Будь я проклят вместе со своим гулящим образом жизни. Я напрягаюсь, мышцы натягиваются как струна. Мы влипли в ситуацию, которую так отчаянно хотел избежать мой отец.
– Это была пустая болтовня, – говорю я, не переставая ухмыляться. – Вы в курсе как это бывает.
– Вы про Кэссиди? С Кэссиди Винтерс произошла случайность? – он спрашивает, делая ударение на последнем слове, будто подталкивая меня согласиться.
– Нет, я не говорил о случайностях. Я имел в виду простую шумиху. Сплетни, и ничего более, – решительно отвечаю я, поправляя наглого ублюдка.
Он кивает и поглаживает подбородок.
– Понял. Но не с поваром. Ведь в прошлом месяце в Фейсбуке мелькало фото, как вы целуете шеф-повара в щеку.
Эйб берет телефон, проводит толстым пальцем по экрану и показывает фотографию. Он подготовился и выжидал. Заранее все спланировал, готовясь к атаке. Я пожимаю плечами, быстро соображая, как разрулить ситуацию. Придумал. Наклоняюсь и целую Эйба в щеку. При этом сопротивляюсь инстинктивному желанию съежиться, когда губы замирают в миллиметре от детского личика, но я должен провернуть это дело.
– Видите? Я просто ласковый парень.
Эйб вытирает щеку ладонью.
– То есть с шеф-поваром ничего не было?
Я киваю и машу рукой в его сторону.
– Так же как и сейчас, – подтверждаю я.
К моему сожалению, я не могу сказать то, что он действительно заслуживает. Но если я уйду с заявлением «без комментариев», то это лишь сильней подстегнет его. Спокойный ответ дает шанс разминировать бомбу.

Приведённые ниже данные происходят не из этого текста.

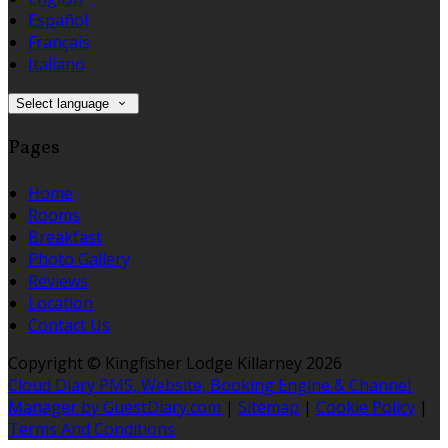
Español
Français
Italiano
Select language
Pages
Home
Rooms
Breakfast
Photo Gallery
Reviews
Location
Contact Us
Copyright ©
Kingfisher Lodge Killarney 2026
Cloud Diary PMS, Website, Booking Engine & Channel
Manager by GuestDiary.com
|
Sitemap
|
Cookie Policy
|
Terms And Conditions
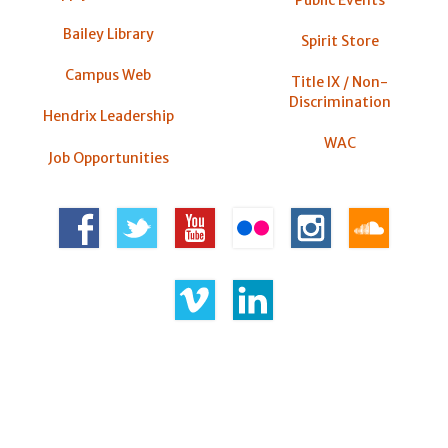
Public Events
Bailey Library
Spirit Store
Campus Web
Title IX / Non-
Discrimination
Hendrix Leadership
WAC
Job Opportunities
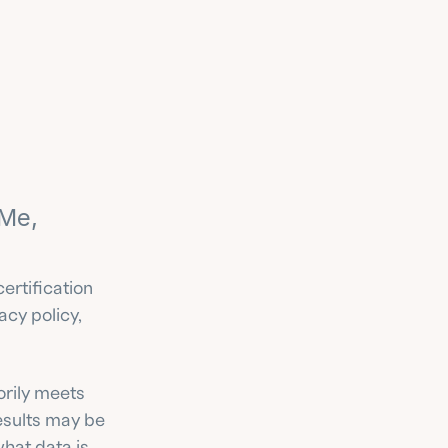
Me, 
ertification 
cy policy, 
orily meets 
esults may be 
at data is 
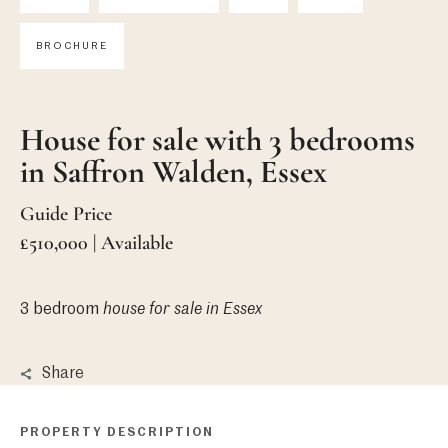
BROCHURE
House for sale with 3 bedrooms
in Saffron Walden, Essex
Guide Price
£510,000 | Available
3 bedroom
house
for sale in Essex
Share
PROPERTY DESCRIPTION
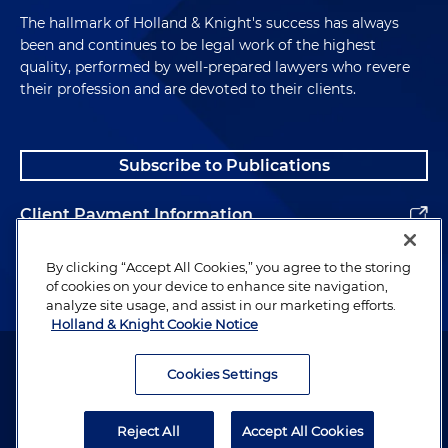
The hallmark of Holland & Knight's success has always
been and continues to be legal work of the highest
quality, performed by well-prepared lawyers who revere
their profession and are devoted to their clients.
Subscribe to Publications
Client Payment Information
Alumni
By clicking “Accept All Cookies,” you agree to the storing
of cookies on your device to enhance site navigation,
analyze site usage, and assist in our marketing efforts.
Holland & Knight Cookie Notice
Attorney Advertising. Copyright © 1996–2026 Holland & Knight LLP.
All rights reserved.
Cookies Settings
Legal Information
Reject All
Accept All Cookies
Privacy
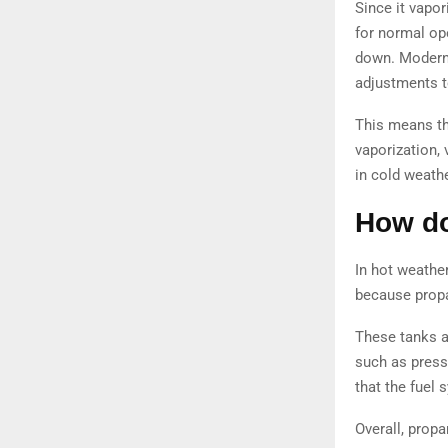
Since it vapor
for normal op
down. Modern 
adjustments to
This means th
vaporization,
in cold weathe
How do
In hot weathe
because propa
These tanks a
such as press
that the fuel
Overall, propa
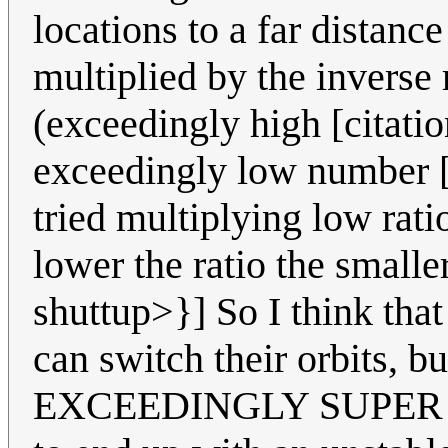
locations to a far distanc
multiplied by the inverse r
(exceedingly high [citati
exceedingly low number [c
tried multiplying low rati
lower the ratio the smalle
shuttup>}] So I think that 
can switch their orbits, b
EXCEEDINGLY SUPER LO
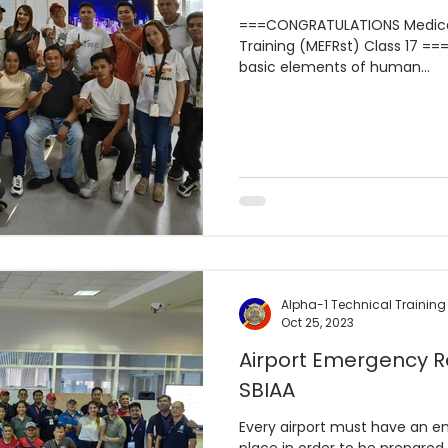
===CONGRATULATIONS Medical
Training (MEFRst) Class 17 === Health and Education is the
basic elements of human...
Alpha-1 Technical Training
Oct 25, 2023
Airport Emergency R
SBIAA
Every airport must have an e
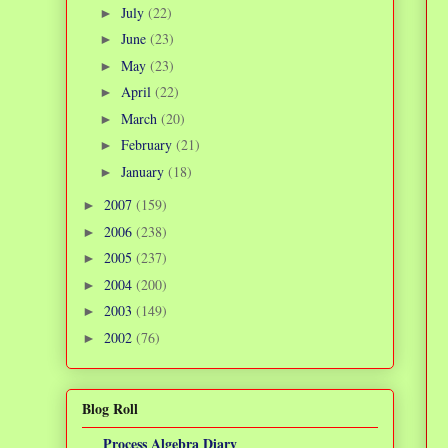
July
(22)
►
June
(23)
►
May
(23)
►
April
(22)
►
March
(20)
►
February
(21)
►
January
(18)
►
2007
(159)
►
2006
(238)
►
2005
(237)
►
2004
(200)
►
2003
(149)
►
2002
(76)
►
Blog Roll
Process Algebra Diary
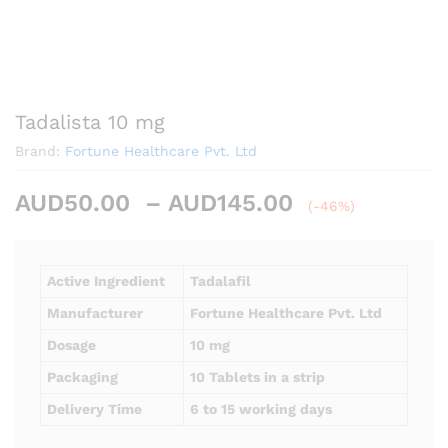
Tadalista 10 mg
Brand:
Fortune Healthcare Pvt. Ltd
Price
AUD
50.00
–
AUD
145.00
(-46%)
range:
AUD50.00
through
Active Ingredient
Tadalafil
AUD145.00
Manufacturer
Fortune Healthcare Pvt. Ltd
Dosage
10 mg
Packaging
10 Tablets in a strip
Delivery Time
6 to 15 working days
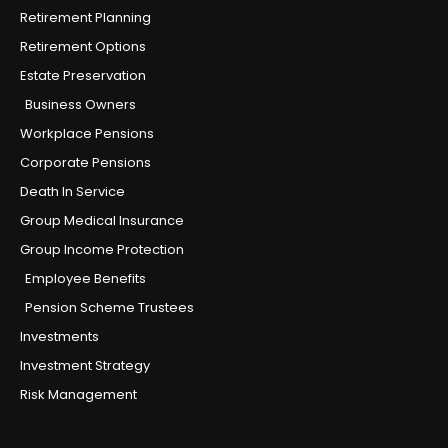
Retirement Planning
Retirement Options
Estate Preservation
Business Owners
Workplace Pensions
Corporate Pensions
Death In Service
Group Medical Insurance
Group Income Protection
Employee Benefits
Pension Scheme Trustees
Investments
Investment Strategy
Risk Management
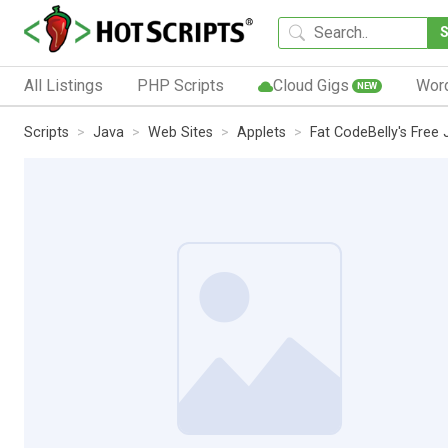
All Listings
PHP Scripts
Cloud Gigs
Wor
NEW
Scripts
Java
Web Sites
Applets
Fat CodeBelly's Free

Эйб переключается на Шарлотту.
– Вас не волнует то, что еще несколько недель назад Спенсер Холидэй мелькал в газетах, как нью-йоркский плейбой?
Она качает головой с очаровательной улыбкой.
– Нисколько. Я знаю, к кому он каждую ночь приходит домой.
– Не каждую, – бормочет паршивец.
У меня окончательно лопается терпение. На этой ноте Мистер Милый Парень уходит в отставку.
– Прости? Что ты только что сказал, Эйб? – спрашиваю я многозначительно, ведь есть существенная разница между проявлением напористости и поведением конченой сволочи.
Он поднимает подбородок.
– Я спросил, руководите ли вы «Лаки Спот» как супружеская пара?
Лжец.
Но лжец дело говорит. Нам с Шарлоттой придется подумать, как следующих пару дней обыграть фальшивую помолвку на работе. А может, не придется, ведь совсем скоро все закончится.
Но от одной мысли об этом желудок сводит от боли.
Прежде чем я успеваю ответить на вопрос Эйба, к нам подходит миссис Офферман, присоединяясь к импровизированному интервью.
– Все в порядке?
Никогда не думал, что скажу это, но я чертовски рад ее видеть.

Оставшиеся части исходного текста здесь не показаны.